▸ TASK DIRECTIONS: Once you find the line with "KABAR DAERAH (222, 25)" in the entries below, return exactly every line from it through the line with "OJK Tegaskan Aturan".

Collected data:
* * * *

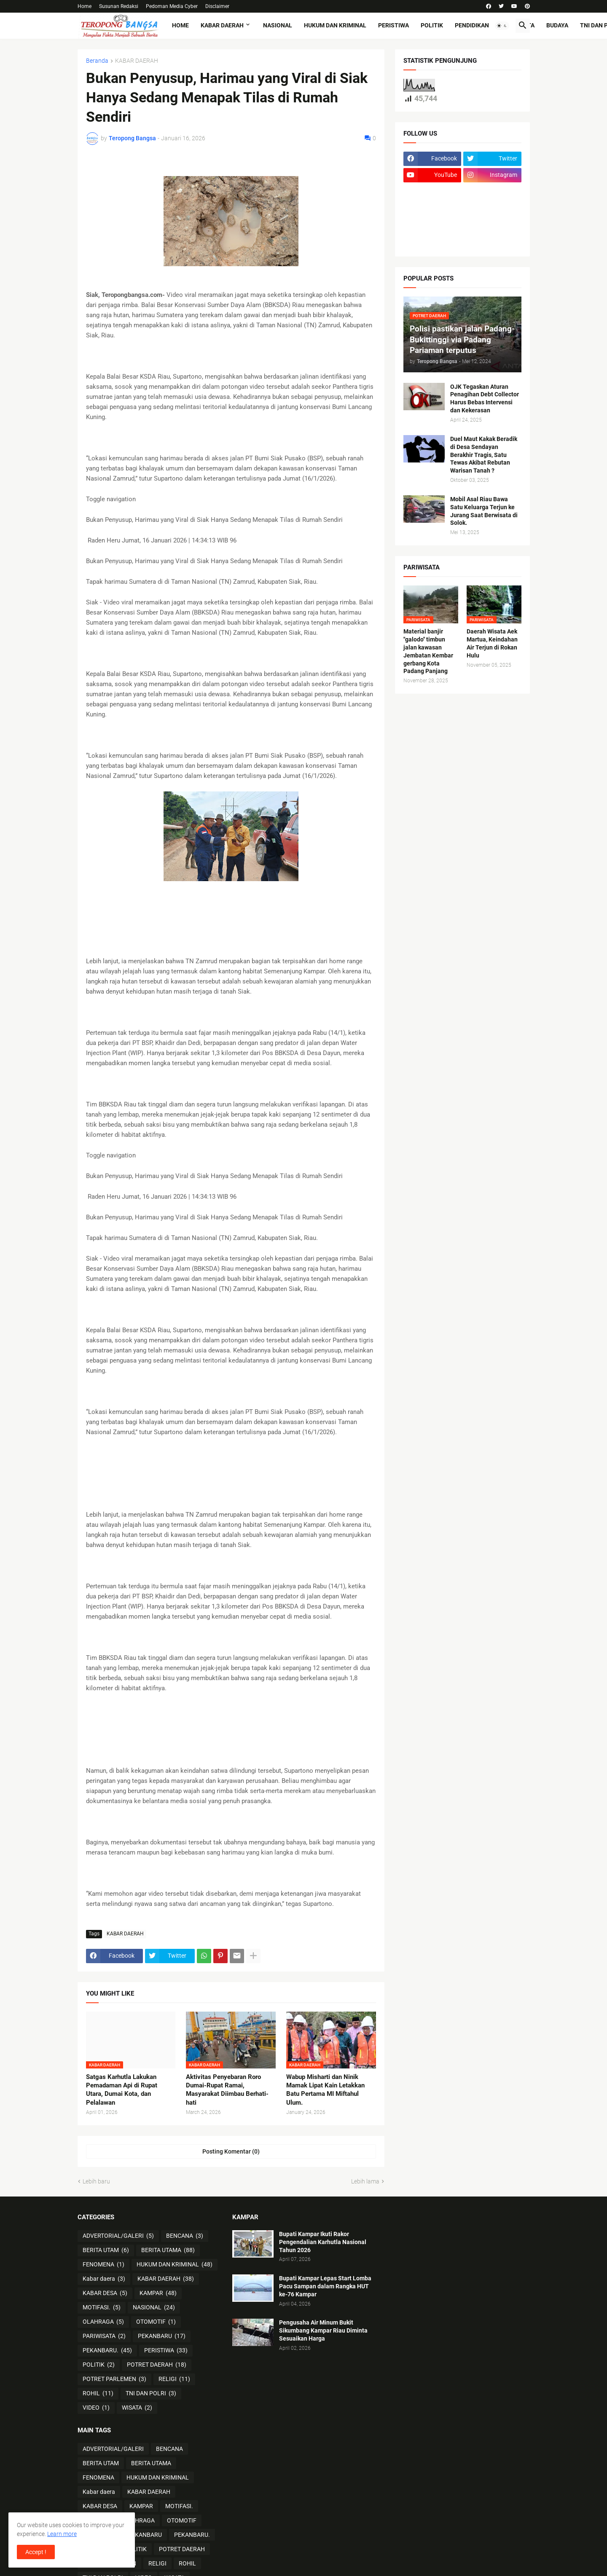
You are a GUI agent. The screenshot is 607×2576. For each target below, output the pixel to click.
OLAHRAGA (103, 2322)
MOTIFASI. (102, 2307)
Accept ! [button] (35, 2552)
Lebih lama (365, 2181)
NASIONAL (277, 25)
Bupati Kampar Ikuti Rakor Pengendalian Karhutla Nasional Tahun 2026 (322, 2242)
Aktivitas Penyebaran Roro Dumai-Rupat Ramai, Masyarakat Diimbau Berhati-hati (227, 2089)
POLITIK (432, 25)
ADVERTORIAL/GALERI (118, 2236)
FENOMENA (103, 2265)
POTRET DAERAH (156, 2365)
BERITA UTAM (106, 2250)
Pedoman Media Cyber (172, 6)
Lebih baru (96, 2181)
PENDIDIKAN (472, 25)
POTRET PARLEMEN (114, 2379)
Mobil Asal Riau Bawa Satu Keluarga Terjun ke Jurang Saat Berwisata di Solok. (484, 511)
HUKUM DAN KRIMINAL (335, 25)
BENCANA (184, 2236)
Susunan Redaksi (118, 6)
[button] (502, 25)
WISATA (137, 2408)
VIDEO (96, 2408)
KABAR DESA (105, 2293)
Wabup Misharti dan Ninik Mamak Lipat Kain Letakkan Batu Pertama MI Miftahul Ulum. (325, 2089)
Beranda (97, 61)
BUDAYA (557, 25)
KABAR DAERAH (222, 25)
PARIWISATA (104, 2336)
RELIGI (174, 2379)
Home (84, 6)
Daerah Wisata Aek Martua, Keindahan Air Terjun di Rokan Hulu (492, 643)
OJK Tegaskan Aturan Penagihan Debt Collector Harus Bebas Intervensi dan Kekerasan (484, 398)
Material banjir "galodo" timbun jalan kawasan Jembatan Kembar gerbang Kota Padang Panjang (428, 651)
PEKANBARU (161, 2336)
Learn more (62, 2534)
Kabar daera (104, 2279)
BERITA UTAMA (168, 2250)
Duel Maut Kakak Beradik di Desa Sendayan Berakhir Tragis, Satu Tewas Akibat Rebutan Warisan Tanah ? (483, 455)
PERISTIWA (393, 25)
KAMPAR (158, 2293)
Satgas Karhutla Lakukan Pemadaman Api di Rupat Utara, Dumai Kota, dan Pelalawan (121, 2089)
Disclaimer (217, 6)
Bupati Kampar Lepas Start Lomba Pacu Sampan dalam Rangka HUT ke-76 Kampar (325, 2286)
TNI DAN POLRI (151, 2393)
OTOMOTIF (156, 2322)
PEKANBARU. (107, 2350)
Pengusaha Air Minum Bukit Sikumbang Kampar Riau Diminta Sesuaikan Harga (323, 2330)
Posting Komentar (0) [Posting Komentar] (231, 2151)
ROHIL (98, 2393)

* * * *

▸ ANSWER TO THE EXERCISE:
KABAR DAERAH (222, 25)
PARIWISATA (104, 2336)
RELIGI (174, 2379)
Home (84, 6)
Daerah Wisata Aek Martua, Keindahan Air Terjun di Rokan Hulu (492, 643)
OJK Tegaskan Aturan Penagihan Debt Collector Harus Bebas Intervensi dan Kekerasan (484, 398)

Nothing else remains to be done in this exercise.